# Coughing Sound Effect (Lautmalerei/Onomatopoeia)



## scarfboymrreese

What is a good Coughing Sound Effect (Lautmalerei/Onomatopoeia) in German? 

Was ist ein guter Hustengeräuscheffekt auf Deutsch?


Hallo, I'm translating my English children's book into German, and I have a page where a monster is doing a variety of coughing/choking sounds.

Here's what it looks like in English:









I've been told on a different thread that "hust, hust" in German wouldn't really work as a good Lautmalerei/Onomatopoei. My question, then, is what is a good coughing sound Onomatopoeia in German? Like one they would use in comic books? 

Is "Cof Cof," "Kof Kof" or "Kaf Kaf" something that is von deutschsprachigen Menschen verwendet?

I ask, because I've also translated the book into Spanish (as I'm fluent in Spanish), and "Cof Cof" does work as a coughing sound in that language, and I believe I've seen it used in other languages.

For example:







Dankeschön!


----------



## scarfboymrreese

scarfboymrreese said:


> What is a good Coughing Sound Effect (Lautmalerei/Onomatopoeia) in German?
> 
> Was ist ein guter Hustengeräuscheffekt auf Deutsch?



I could also use some help with figuring out a gasping or hacking sound effect. 

Was ist ein Keuchen oder Atemnot Soundeffekt?


----------



## JClaudeK

scarfboymrreese said:


> Was ist ein Keuchen oder Atemnot Soundeffekt?


Einer davon ist "Keuch".





Edit: Siehe dazu


> Inflektiv
> Ein Inflektiv ist eine infinite und unflektierte Verbform, die im Deutschen durch deverbale Reduktion, d. h. durch Weglassen der Infinitivendung -n oder -en, gebildet wird (beispielsweise seufz von seufzen, purzel von purzeln).


----------



## Kajjo

I believe we should for all these questions of yours distinguish more clearly between Lautmalerei/Onomatopoeia and inflectives (Erikativ).
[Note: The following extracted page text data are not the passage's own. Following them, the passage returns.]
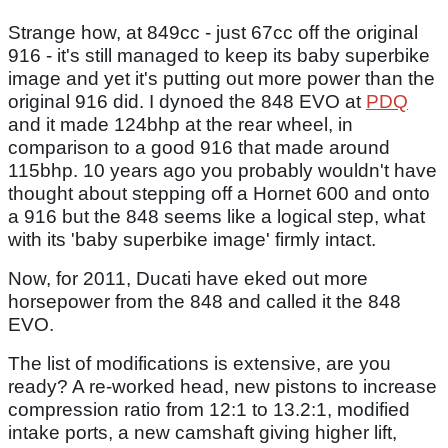
Strange how, at 849cc - just 67cc off the original
916 - it's still managed to keep its baby superbike
image and yet it's putting out more power than the
original 916 did. I dynoed the 848 EVO at
PDQ
and it made 124bhp at the rear wheel, in
comparison to a good 916 that made around
115bhp. 10 years ago you probably wouldn't have
thought about stepping off a Hornet 600 and onto
a 916 but the 848 seems like a logical step, what
with its 'baby superbike image' firmly intact.
Now, for 2011, Ducati have eked out more
horsepower from the 848 and called it the 848
EVO.
The list of modifications is extensive, are you
ready? A re-worked head, new pistons to increase
compression ratio from 12:1 to 13.2:1, modified
intake ports, a new camshaft giving higher lift,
Lautmalerei: iiihhh, ohh, aua, ah <einzelne Laute als echte Lautmalerei>
Erikativ: seufz, klatsch, rülps <Verbstämme für Comic-Sprache>

German comics use a lot of inflectives, which are really easy to create: _hust, keuch, röchel _


----------



## scarfboymrreese

JClaudeK said:


> Einer davon ist "Keuch".
> 
> View attachment 56738
> 
> Edit: Siehe dazu



Besten Dank!


----------



## scarfboymrreese

Kajjo said:


> I believe we should for all these questions of yours distinguish more clearly between Lautmalerei/Onomatopoeia and inflectives (Erikativ).
> 
> Lautmalerei: iiihhh, ohh, aua, ah <einzelne Laute als echte Lautmalerei>
> Erikativ: seufz, klatsch, rülps <Verbstämme für Comic-Sprache>
> 
> German comics use a lot of inflectives, which are really easy to create: _hust, keuch, röchel _




That is good to know. So, it would be okay for me to use just the simple verb form in certain cases? Like "Hust! Keuch!" for "Cough! Gasp!," etc.?


----------



## Kajjo

scarfboymrreese said:


> Like "Hust! Keuch!" for "Cough! Gasp!," etc.?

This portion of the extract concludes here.